The same thing is happening again. We still have no clue what the motives of the driver are. Or who he is. Or she. The person is still on the lose. Which is kinda scary, since it’s the kind of person who is capable of stabbing someone multiple times and shooting him. But we don’t even know if the driving into the crowd was on purpose. It might have been a result of the struggle between the driver and his kidnapper. Or the kidnapper simply having no clue how to drive a truck. We don’t know.

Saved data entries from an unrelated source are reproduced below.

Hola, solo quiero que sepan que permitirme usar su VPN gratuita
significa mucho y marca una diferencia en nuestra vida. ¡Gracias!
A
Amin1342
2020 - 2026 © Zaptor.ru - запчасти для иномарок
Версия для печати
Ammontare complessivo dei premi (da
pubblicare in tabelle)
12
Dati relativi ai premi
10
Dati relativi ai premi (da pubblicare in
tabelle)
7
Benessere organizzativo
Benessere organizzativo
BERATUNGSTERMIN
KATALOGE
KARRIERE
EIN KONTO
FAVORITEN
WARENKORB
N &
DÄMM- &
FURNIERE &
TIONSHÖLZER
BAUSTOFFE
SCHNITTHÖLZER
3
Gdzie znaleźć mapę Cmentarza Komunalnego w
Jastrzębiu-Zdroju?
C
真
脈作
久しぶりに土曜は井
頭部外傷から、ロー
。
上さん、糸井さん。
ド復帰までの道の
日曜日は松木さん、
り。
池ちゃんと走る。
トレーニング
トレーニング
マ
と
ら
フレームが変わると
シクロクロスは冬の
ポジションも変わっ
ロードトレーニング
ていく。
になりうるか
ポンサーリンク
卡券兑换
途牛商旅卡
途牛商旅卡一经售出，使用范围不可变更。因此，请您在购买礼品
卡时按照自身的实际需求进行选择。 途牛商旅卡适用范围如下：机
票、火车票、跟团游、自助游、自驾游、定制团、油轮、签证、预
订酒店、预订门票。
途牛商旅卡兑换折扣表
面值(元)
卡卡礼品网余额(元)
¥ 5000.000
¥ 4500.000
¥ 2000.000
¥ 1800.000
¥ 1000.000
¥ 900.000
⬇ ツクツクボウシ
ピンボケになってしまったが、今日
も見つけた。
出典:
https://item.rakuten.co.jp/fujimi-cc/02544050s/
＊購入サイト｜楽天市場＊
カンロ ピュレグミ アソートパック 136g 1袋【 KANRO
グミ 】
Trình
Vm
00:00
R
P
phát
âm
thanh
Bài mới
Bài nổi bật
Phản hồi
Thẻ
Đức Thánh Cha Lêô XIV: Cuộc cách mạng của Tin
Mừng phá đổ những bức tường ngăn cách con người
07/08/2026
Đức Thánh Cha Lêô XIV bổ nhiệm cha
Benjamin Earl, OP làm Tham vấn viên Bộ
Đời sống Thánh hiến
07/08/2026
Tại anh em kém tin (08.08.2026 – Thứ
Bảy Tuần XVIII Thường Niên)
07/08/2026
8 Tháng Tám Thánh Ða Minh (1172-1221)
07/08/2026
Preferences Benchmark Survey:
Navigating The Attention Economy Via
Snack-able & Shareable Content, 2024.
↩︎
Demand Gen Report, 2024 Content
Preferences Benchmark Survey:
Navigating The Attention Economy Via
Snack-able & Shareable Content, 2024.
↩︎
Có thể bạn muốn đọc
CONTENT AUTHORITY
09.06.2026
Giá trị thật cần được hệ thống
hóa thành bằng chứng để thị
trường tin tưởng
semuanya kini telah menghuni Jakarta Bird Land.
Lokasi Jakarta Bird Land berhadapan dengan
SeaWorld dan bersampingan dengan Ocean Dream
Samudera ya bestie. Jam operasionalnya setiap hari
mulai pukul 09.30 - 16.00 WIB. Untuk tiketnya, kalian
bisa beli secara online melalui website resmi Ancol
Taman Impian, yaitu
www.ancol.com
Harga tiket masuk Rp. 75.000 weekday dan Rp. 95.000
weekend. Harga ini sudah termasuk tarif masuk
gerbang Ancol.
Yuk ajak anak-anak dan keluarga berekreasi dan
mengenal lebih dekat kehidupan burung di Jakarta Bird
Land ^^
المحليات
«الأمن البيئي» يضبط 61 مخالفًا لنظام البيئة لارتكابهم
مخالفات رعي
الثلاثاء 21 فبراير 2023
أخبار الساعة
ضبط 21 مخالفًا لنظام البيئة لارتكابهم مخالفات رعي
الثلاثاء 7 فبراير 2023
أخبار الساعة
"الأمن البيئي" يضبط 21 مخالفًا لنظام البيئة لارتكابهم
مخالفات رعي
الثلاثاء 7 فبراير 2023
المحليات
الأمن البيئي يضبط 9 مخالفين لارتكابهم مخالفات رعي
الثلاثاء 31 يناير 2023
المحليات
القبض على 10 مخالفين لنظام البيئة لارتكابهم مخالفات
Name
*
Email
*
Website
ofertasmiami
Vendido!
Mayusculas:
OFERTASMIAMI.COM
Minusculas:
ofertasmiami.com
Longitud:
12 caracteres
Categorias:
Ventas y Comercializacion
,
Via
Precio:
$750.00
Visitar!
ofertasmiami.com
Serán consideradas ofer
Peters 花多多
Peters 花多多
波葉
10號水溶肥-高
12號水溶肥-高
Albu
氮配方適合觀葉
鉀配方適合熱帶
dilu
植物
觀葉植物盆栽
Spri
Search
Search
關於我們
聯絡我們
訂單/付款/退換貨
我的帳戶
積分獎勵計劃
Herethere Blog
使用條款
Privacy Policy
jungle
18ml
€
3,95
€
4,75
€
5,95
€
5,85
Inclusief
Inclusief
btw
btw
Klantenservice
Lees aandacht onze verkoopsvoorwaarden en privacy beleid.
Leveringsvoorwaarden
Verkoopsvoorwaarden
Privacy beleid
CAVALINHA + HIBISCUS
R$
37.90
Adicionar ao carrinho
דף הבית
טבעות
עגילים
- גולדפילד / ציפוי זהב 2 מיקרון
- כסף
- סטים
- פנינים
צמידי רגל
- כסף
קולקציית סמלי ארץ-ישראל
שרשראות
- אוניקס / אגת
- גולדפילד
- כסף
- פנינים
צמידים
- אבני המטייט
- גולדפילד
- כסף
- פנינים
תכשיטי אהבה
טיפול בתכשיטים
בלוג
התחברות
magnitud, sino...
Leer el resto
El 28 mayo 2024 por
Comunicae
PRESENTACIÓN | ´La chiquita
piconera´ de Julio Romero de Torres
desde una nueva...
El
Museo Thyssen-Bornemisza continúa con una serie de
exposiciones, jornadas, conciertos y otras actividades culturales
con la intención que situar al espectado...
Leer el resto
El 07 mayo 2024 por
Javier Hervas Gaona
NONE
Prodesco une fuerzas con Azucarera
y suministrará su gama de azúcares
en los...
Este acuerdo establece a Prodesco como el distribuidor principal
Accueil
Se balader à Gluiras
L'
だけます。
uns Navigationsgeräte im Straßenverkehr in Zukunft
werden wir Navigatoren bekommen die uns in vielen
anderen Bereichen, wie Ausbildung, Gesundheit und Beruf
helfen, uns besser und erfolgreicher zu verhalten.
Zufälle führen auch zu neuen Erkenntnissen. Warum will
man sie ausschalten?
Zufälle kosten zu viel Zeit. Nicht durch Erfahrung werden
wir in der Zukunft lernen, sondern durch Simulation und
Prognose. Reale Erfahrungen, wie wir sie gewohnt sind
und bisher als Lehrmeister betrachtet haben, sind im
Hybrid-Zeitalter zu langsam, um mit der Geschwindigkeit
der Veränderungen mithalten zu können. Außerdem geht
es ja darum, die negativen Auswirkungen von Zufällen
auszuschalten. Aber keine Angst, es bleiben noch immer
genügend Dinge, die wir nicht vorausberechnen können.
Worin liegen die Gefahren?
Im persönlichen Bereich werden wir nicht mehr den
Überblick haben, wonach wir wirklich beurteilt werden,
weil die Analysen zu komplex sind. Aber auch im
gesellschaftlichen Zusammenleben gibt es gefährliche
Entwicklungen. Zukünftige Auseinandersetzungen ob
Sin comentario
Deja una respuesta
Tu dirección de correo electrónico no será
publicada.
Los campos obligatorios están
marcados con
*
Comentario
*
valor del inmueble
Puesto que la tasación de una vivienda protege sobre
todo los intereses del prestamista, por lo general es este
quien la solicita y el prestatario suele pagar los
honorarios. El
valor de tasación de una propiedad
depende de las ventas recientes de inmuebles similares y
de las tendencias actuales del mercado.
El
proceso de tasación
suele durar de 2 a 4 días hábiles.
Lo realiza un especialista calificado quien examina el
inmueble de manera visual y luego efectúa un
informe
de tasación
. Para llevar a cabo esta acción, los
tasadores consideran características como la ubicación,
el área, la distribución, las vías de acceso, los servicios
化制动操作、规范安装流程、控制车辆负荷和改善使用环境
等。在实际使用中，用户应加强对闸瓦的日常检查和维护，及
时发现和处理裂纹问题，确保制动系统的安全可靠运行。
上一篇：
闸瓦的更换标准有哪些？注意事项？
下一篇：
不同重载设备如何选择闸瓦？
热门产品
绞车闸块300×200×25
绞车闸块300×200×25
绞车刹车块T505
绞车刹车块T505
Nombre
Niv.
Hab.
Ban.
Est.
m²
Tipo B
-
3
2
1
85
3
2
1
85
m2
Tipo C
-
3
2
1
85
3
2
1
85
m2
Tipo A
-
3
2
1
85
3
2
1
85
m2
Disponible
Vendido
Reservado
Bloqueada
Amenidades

But the fingers are pointed. And as so many examples from the (recent) past have shown, they might very well point in the wrong direction. What about the 60+ Israeli lady who is missing? Maybe she was behind all of it (not seriously meant, just pointing the finger to a very unlikely suspect).. At the moment, only rumors and suspicions exist. About smuggling cigarettes. About the hijacking having a criminal background (and gone horribly wrong). Now, the papers of a Tunesian have been found in the truck. A Tunesian, about to be deported, a known small criminal, someone who had the attention of the secret service for some time, and who’s phone had been tapped because he might have been planning an armored robbery. Someone who might have been “radicalized”. But we still don’t know if it was him. Leaving your purse with identity papers on the scene of a crime doesn’t really sound… smart? It’s not something your average burglar would do.

But even if it was this person, we’re still not sure about his motives. If it was someone with a muslim background, seeking asylum… Don’t generalize. Don’t point fingers. “You won’t get our hate”.  As quite a lot of people from here, from Berlin have said, posted, put notes on the scene of the crime. And that’s the right attitude. Shock. Yes. Fear, don’t. Hate. No. The only ones profiting from fear and hate are the terrorists and the xenophobes.

No one is to blame. Not refugees. Not muslims. Not “Gutmenschen”. Only the driver of the truck.

A message to the xenophobes: Stop crying wolf. Unfortunately, people still believe you. But you have been crying wolf wrongly so many times now, they might stop believing you.
Same to the terrorists. Really, nobody believes you anymore when you claim a violent crime as your own terrorist act days later. Just give up, will you?

You won’t get our fear. You won’t get our hate. Just give up and get lost.